### About this exercise
Using the data beneath this instruction, retype only the lines from the one that contains "[Виктор Ефимов] Управление" down to the one that contains "ンテーション素材をつくったりするようになり", both included, exactly as they appear.
:: Source records ::
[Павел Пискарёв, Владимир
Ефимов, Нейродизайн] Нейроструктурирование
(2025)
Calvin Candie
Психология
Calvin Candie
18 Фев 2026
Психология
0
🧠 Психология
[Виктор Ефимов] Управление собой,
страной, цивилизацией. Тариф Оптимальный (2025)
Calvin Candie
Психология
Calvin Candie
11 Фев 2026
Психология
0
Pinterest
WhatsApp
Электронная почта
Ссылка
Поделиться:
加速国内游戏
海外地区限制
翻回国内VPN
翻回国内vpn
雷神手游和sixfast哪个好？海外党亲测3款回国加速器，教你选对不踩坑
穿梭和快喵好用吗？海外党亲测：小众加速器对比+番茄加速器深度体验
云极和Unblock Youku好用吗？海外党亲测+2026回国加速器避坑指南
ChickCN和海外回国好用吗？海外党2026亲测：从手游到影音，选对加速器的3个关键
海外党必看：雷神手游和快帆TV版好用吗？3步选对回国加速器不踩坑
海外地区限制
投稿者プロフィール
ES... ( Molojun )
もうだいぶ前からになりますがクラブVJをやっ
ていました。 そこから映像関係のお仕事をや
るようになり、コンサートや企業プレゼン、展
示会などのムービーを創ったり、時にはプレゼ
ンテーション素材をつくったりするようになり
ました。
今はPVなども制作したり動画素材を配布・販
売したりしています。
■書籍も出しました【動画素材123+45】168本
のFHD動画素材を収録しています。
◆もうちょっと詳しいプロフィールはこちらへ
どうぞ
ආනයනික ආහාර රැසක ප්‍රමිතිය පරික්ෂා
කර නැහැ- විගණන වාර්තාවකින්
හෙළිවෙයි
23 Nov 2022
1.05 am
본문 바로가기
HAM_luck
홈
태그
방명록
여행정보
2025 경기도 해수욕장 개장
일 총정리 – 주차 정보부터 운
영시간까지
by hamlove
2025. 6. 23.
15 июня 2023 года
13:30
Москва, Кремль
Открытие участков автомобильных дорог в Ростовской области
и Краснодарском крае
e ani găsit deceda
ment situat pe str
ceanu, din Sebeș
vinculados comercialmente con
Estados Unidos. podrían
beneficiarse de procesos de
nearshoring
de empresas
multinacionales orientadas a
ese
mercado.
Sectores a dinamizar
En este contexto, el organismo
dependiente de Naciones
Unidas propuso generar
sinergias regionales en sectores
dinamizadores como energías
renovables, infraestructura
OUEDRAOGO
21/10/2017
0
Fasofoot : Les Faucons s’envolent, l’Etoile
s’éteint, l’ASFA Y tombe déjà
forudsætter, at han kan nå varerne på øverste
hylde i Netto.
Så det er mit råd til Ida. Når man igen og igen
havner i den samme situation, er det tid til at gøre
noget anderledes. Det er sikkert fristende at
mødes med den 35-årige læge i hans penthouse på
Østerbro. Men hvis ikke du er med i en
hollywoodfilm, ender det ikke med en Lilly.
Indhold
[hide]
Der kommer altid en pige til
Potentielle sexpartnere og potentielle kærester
:::
### Written response
[Виктор Ефимов] Управление собой,
страной, цивилизацией. Тариф Оптимальный (2025)
Calvin Candie
Психология
Calvin Candie
11 Фев 2026
Психология
0
Pinterest
WhatsApp
Электронная почта
Ссылка
Поделиться:
加速国内游戏
海外地区限制
翻回国内VPN
翻回国内vpn
雷神手游和sixfast哪个好？海外党亲测3款回国加速器，教你选对不踩坑
穿梭和快喵好用吗？海外党亲测：小众加速器对比+番茄加速器深度体验
云极和Unblock Youku好用吗？海外党亲测+2026回国加速器避坑指南
ChickCN和海外回国好用吗？海外党2026亲测：从手游到影音，选对加速器的3个关键
海外党必看：雷神手游和快帆TV版好用吗？3步选对回国加速器不踩坑
海外地区限制
投稿者プロフィール
ES... ( Molojun )
もうだいぶ前からになりますがクラブVJをやっ
ていました。 そこから映像関係のお仕事をや
るようになり、コンサートや企業プレゼン、展
示会などのムービーを創ったり、時にはプレゼ
ンテーション素材をつくったりするようになり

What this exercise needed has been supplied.